» **Problem to work on**:
Starting from the line containing "Detect and mask", give again every line through the end of the entries, word for word. Pictures stay out of the copy.
---------- Records to process ----------
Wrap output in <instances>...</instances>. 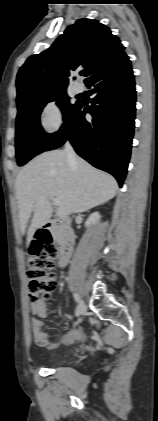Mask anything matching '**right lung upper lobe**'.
Masks as SVG:
<instances>
[{
	"mask_svg": "<svg viewBox=\"0 0 158 421\" xmlns=\"http://www.w3.org/2000/svg\"><path fill=\"white\" fill-rule=\"evenodd\" d=\"M119 38L98 20L79 19L56 39L53 45L30 56L20 68L17 104L38 95L66 90L68 77L76 69L85 83L105 64L124 53Z\"/></svg>",
	"mask_w": 158,
	"mask_h": 421,
	"instance_id": "obj_1",
	"label": "right lung upper lobe"
}]
</instances>
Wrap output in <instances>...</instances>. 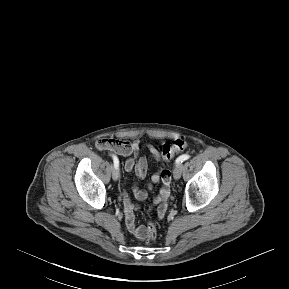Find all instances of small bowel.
Wrapping results in <instances>:
<instances>
[{
  "mask_svg": "<svg viewBox=\"0 0 289 289\" xmlns=\"http://www.w3.org/2000/svg\"><path fill=\"white\" fill-rule=\"evenodd\" d=\"M97 148L100 150L111 151L117 155L128 157L124 162V169L127 172H134L139 178H144L148 171V161L145 157H138L141 150V144L139 141H119L114 139H101L96 144ZM148 151L157 159L165 160L161 151H159L155 146L149 144L146 146ZM171 173L166 168H161L158 173L151 176V183L155 184L161 180L160 194L154 200L153 206H158L157 216L160 219L165 218L166 211L169 207L170 200V190H171ZM152 190V185L147 188H140L135 186L133 188V196L138 200H145ZM121 197L124 206L125 214V224L130 233L140 240H145L147 238L146 227L143 225H137L135 222V211L136 207L132 202L131 195L122 190Z\"/></svg>",
  "mask_w": 289,
  "mask_h": 289,
  "instance_id": "obj_1",
  "label": "small bowel"
}]
</instances>
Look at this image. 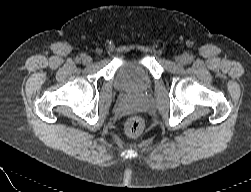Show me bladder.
Returning <instances> with one entry per match:
<instances>
[{
	"instance_id": "1",
	"label": "bladder",
	"mask_w": 251,
	"mask_h": 192,
	"mask_svg": "<svg viewBox=\"0 0 251 192\" xmlns=\"http://www.w3.org/2000/svg\"><path fill=\"white\" fill-rule=\"evenodd\" d=\"M114 84L121 91L145 92L151 89L153 78L142 62L133 59L119 67Z\"/></svg>"
}]
</instances>
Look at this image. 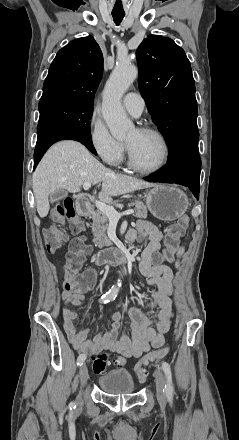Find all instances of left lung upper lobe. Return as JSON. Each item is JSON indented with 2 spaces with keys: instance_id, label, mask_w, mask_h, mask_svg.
I'll use <instances>...</instances> for the list:
<instances>
[{
  "instance_id": "1",
  "label": "left lung upper lobe",
  "mask_w": 239,
  "mask_h": 440,
  "mask_svg": "<svg viewBox=\"0 0 239 440\" xmlns=\"http://www.w3.org/2000/svg\"><path fill=\"white\" fill-rule=\"evenodd\" d=\"M139 89L167 143L197 128V101L191 65L172 39L149 35L138 47Z\"/></svg>"
}]
</instances>
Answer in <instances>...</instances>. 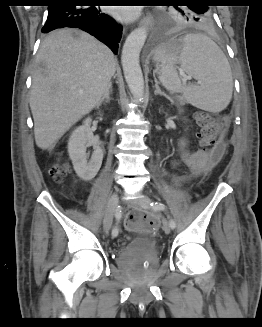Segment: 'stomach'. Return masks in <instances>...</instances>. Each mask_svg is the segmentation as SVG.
<instances>
[{
    "instance_id": "1",
    "label": "stomach",
    "mask_w": 262,
    "mask_h": 327,
    "mask_svg": "<svg viewBox=\"0 0 262 327\" xmlns=\"http://www.w3.org/2000/svg\"><path fill=\"white\" fill-rule=\"evenodd\" d=\"M166 53L168 54H175L177 55V53L179 52V46L178 45H169L166 47Z\"/></svg>"
}]
</instances>
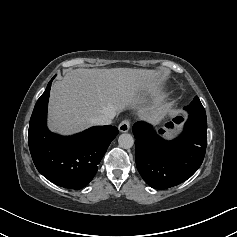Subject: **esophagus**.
I'll use <instances>...</instances> for the list:
<instances>
[{"instance_id":"obj_1","label":"esophagus","mask_w":237,"mask_h":237,"mask_svg":"<svg viewBox=\"0 0 237 237\" xmlns=\"http://www.w3.org/2000/svg\"><path fill=\"white\" fill-rule=\"evenodd\" d=\"M118 129L120 132L124 133V132H128L130 129V121L129 120H123L119 126Z\"/></svg>"}]
</instances>
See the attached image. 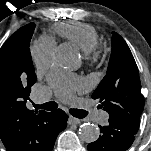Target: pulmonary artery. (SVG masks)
Returning a JSON list of instances; mask_svg holds the SVG:
<instances>
[{
  "instance_id": "1",
  "label": "pulmonary artery",
  "mask_w": 151,
  "mask_h": 151,
  "mask_svg": "<svg viewBox=\"0 0 151 151\" xmlns=\"http://www.w3.org/2000/svg\"><path fill=\"white\" fill-rule=\"evenodd\" d=\"M49 98H50V93L44 89L37 93L35 99L37 103H44L48 101ZM94 119L98 123H105L108 119V115L105 112H99L98 114L94 116Z\"/></svg>"
}]
</instances>
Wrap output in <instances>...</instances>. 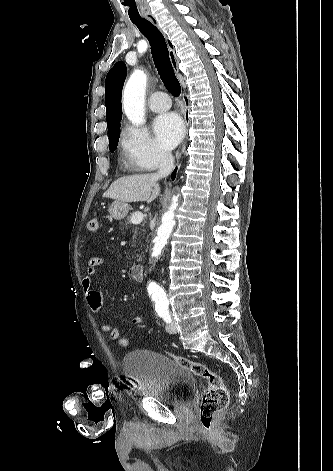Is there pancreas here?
Segmentation results:
<instances>
[{
	"label": "pancreas",
	"mask_w": 333,
	"mask_h": 471,
	"mask_svg": "<svg viewBox=\"0 0 333 471\" xmlns=\"http://www.w3.org/2000/svg\"><path fill=\"white\" fill-rule=\"evenodd\" d=\"M132 215H133V214H131V216H132ZM131 216H129V217L126 218V220H125V222H124V224H123V226H122V229H123V230H124V229H125V230L128 229V225L131 223ZM137 229H138V228L136 227L135 230L133 231L135 235H137Z\"/></svg>",
	"instance_id": "cf45deb5"
}]
</instances>
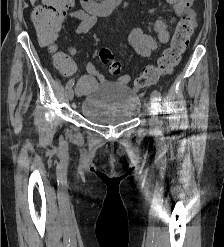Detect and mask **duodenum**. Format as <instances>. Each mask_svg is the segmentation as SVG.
Here are the masks:
<instances>
[{"label":"duodenum","instance_id":"1","mask_svg":"<svg viewBox=\"0 0 224 247\" xmlns=\"http://www.w3.org/2000/svg\"><path fill=\"white\" fill-rule=\"evenodd\" d=\"M122 0H80L82 8L87 12H93L98 16H107Z\"/></svg>","mask_w":224,"mask_h":247}]
</instances>
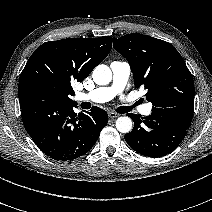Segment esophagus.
Instances as JSON below:
<instances>
[{"mask_svg":"<svg viewBox=\"0 0 212 212\" xmlns=\"http://www.w3.org/2000/svg\"><path fill=\"white\" fill-rule=\"evenodd\" d=\"M108 115L111 119H115V118L119 117V114H117L115 112H109Z\"/></svg>","mask_w":212,"mask_h":212,"instance_id":"obj_1","label":"esophagus"}]
</instances>
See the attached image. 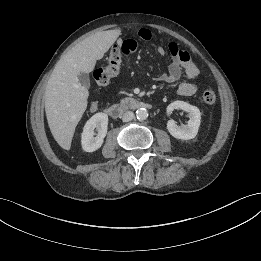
----------
» **Answer to this problem**:
Detect and mask **duodenum**. Format as <instances>. Each mask_svg is the segmentation as SVG.
Here are the masks:
<instances>
[{"label":"duodenum","instance_id":"1","mask_svg":"<svg viewBox=\"0 0 224 247\" xmlns=\"http://www.w3.org/2000/svg\"><path fill=\"white\" fill-rule=\"evenodd\" d=\"M122 0H80L82 8L87 12H93L98 16H107Z\"/></svg>","mask_w":224,"mask_h":247}]
</instances>
Segment esophagus.
Instances as JSON below:
<instances>
[{"mask_svg":"<svg viewBox=\"0 0 212 212\" xmlns=\"http://www.w3.org/2000/svg\"><path fill=\"white\" fill-rule=\"evenodd\" d=\"M108 115L111 119H115V118L119 117V114H117L115 112H109Z\"/></svg>","mask_w":212,"mask_h":212,"instance_id":"obj_1","label":"esophagus"}]
</instances>
See the attached image. 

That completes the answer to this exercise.